Global Social Contract
We need a global social contract for health emergencies that works collectively, across countries, sectors, and communities, based on the recognition of our shared world, shared risks, and shared responsibilities. This will require commitments and mutual accountability by all actors — countries, the multilateral system, civil society, the private sector, and individual citizens and community members. Health emergency preparedness and response must be based on this contract which promotes the principles of equity, solidarity, inclusivity and reciprocity, accountability and transparency, sustainability, and action.
Action Plan for a World Prepared
Many assessments have been done over the years, leading to hundreds of recommendations with similar conclusions. Rather than add to the list, the GPMB is prioritizing the following six solutions that will have the greatest impact in building a safer world.
- Strengthen global governance; adopt an international agreement on health emergency preparedness and response; and convene a Summit of Heads of State and Government, together with other stakeholders, on health emergency preparedness and response.
A strong and cohesive framework can provide direction, coordination, stewardship, and accountability, supported by sustained, high-level political commitment, and legally binding obligations.
WHO Member States should adopt an international agreement on health emergency preparedness and response.
UN Member States should convene a Summit of Heads of State and Government, together with other stakeholders, on health emergency preparedness and response.
2. Build a strong WHO with greater resources, authority, and accountability.

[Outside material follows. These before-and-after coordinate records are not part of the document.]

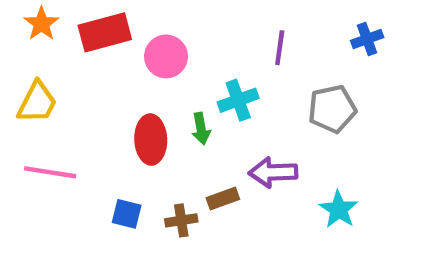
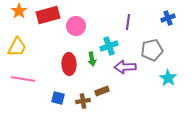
purple arrow: (273, 172) -> (125, 67), moved
cyan star: (339, 209) -> (168, 78), moved

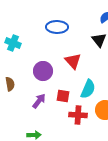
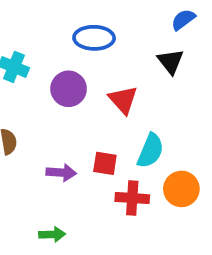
purple circle: (43, 71) -> (69, 89), moved
purple arrow: (39, 101) -> (61, 173), turned 56

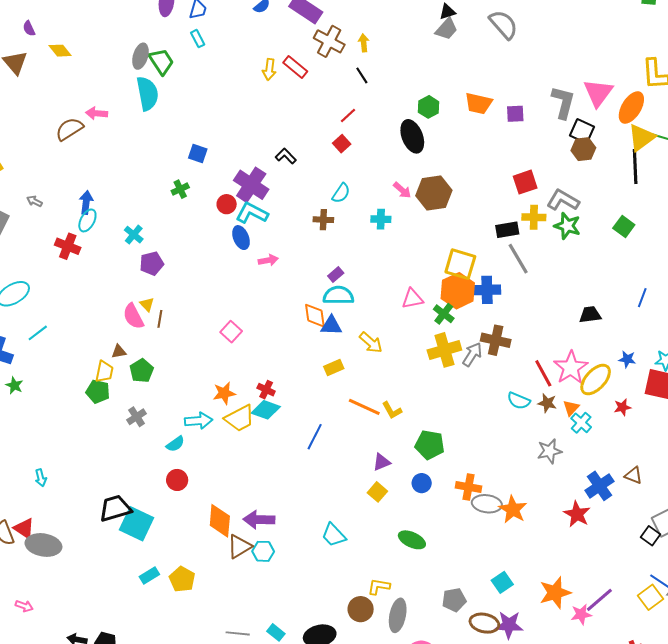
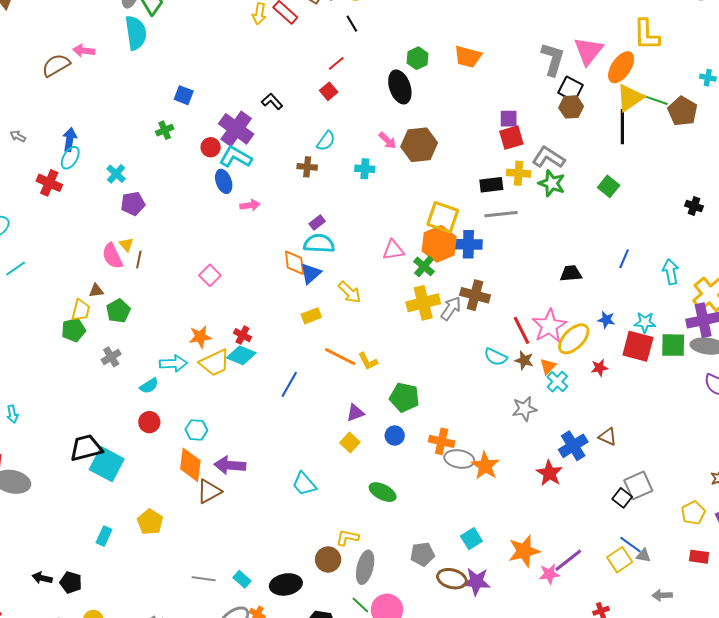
purple square: (515, 114) -> (509, 119), moved
gray line: (518, 259) -> (501, 214), turned -68
blue triangle: (331, 326) -> (311, 274), turned -45
green pentagon: (98, 392) -> (74, 330), turned -30
cyan hexagon: (263, 551) -> (196, 430), moved
cyan rectangle: (149, 575) -> (104, 536), moved, turned -36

WHO is the only organization with the mandate and legitimacy to lead global health emergency preparedness and response. However, it lacks the resources and authority to fulfill this crucial function. WHO Member States should establish a standing committee for health emergencies under the WHO Executive Board and finalize discussions on means for sustainably funding WHO including through a substantial increase in assessed contributions.

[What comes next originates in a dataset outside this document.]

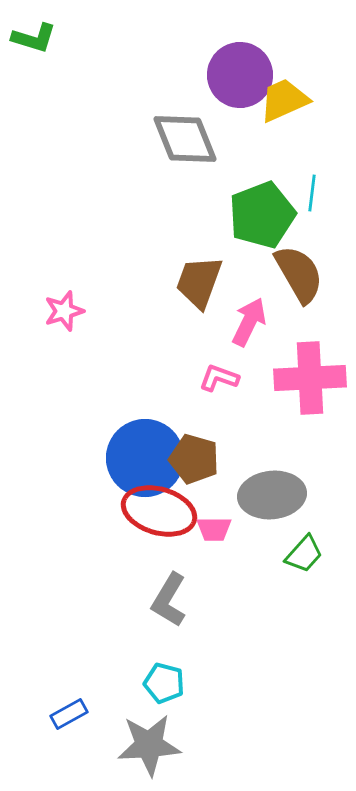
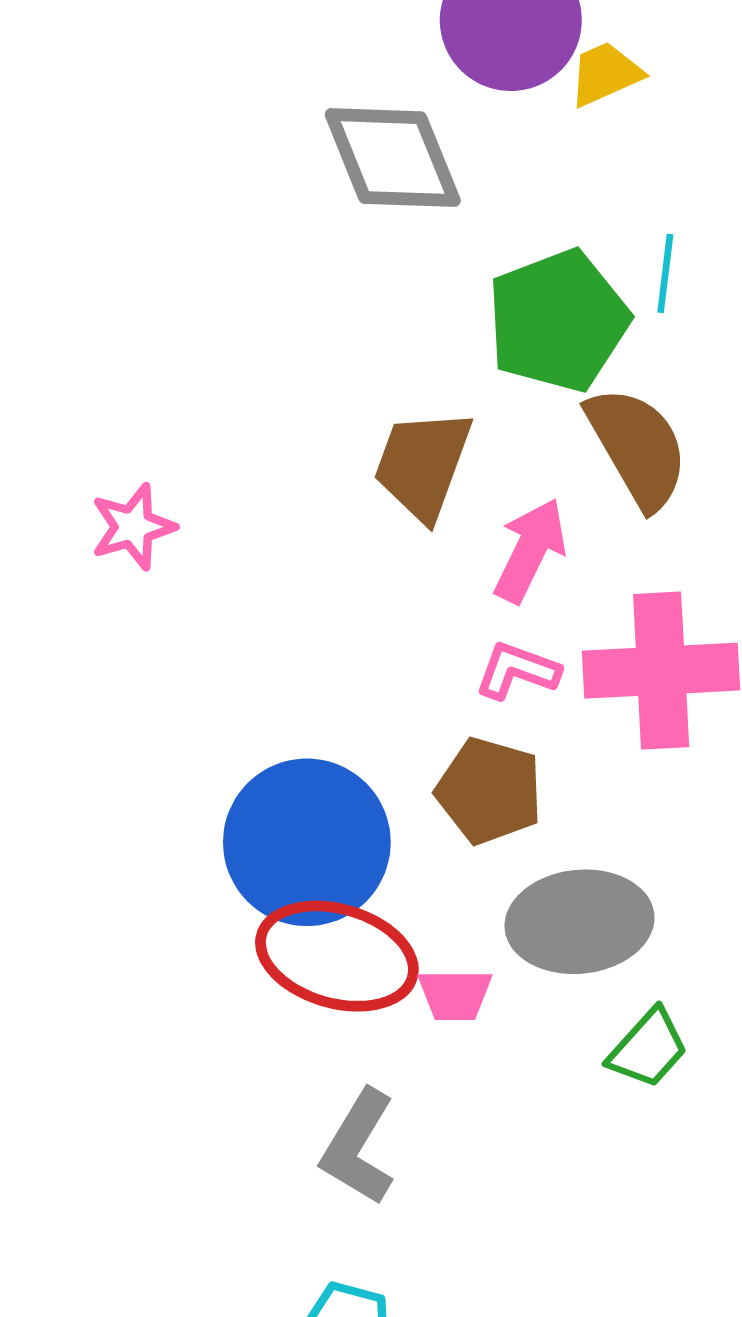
yellow trapezoid: (284, 100) -> (605, 74), size x0.7
pink L-shape: (219, 378) -> (517, 671), moved
brown pentagon: (194, 459) -> (489, 791), moved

3. Create an agile health emergency system that can deliver on equity through better information sharing, and an end-to-end mechanism for research, development, and equitable access to common goods.
COVID-19 has revealed major gaps in the world’s surveillance and response capacities, as well as in the ability to produce, manufacture, and deploy medical countermeasures in an equitable manner. Systems must be designed for equity, agility, and adaptability.
WHO, FAO, OIE and UNEP, as the Tripartite+ organizations, should develop a One-Health, real-time surveillance platform with mechanisms for sharing data and samples coupled with adequate benefit sharing including capacity building, training, and knowledge and technology transfers.
WHO Member States, in consultation with ACT-A partners and other stakeholders, establish a permanent structure to support end-to-end development, production, procurement, and equitable access to medical countermeasures for health emergencies.
4.Establish a collective financing mechanism for preparedness to ensure more sustainable, predictable, flexible, and scalable financing.
To supplement development assistance-based funding, international financing for preparedness and response requires a new approach grounded in burden sharing.
A new collective financing mechanism should be established within the World Bank Group as an administered financial intermediary fund.
This new mechanism should rely on a system of assessed contributions with a formula based on equity and ability to pay, supplemented by ODA.
5. Empower communities and ensure engagement of civil society and the private sector.
The architecture of pandemic preparedness needs a stronger community focus with an outreach approach and community-based health workers, centered on primary health care and a community-owned response.
Leadership and governance structures for preparedness must include effective means to promote inclusivity, transparency, and active participation of communities, One-Health sectors, and relevant stakeholders including civil society and the private sector as well as engagement by all countries, not only a group of powerful nations.
6.Strengthen independent monitoring and mutual accountability.
Independent monitoring is essential to assess preparedness progress, learn and disseminate lessons, identify gaps and priorities, and incentivize action.
Leaders should strengthen the role of independent monitoring in the governance and implementation of health emergency preparedness and response.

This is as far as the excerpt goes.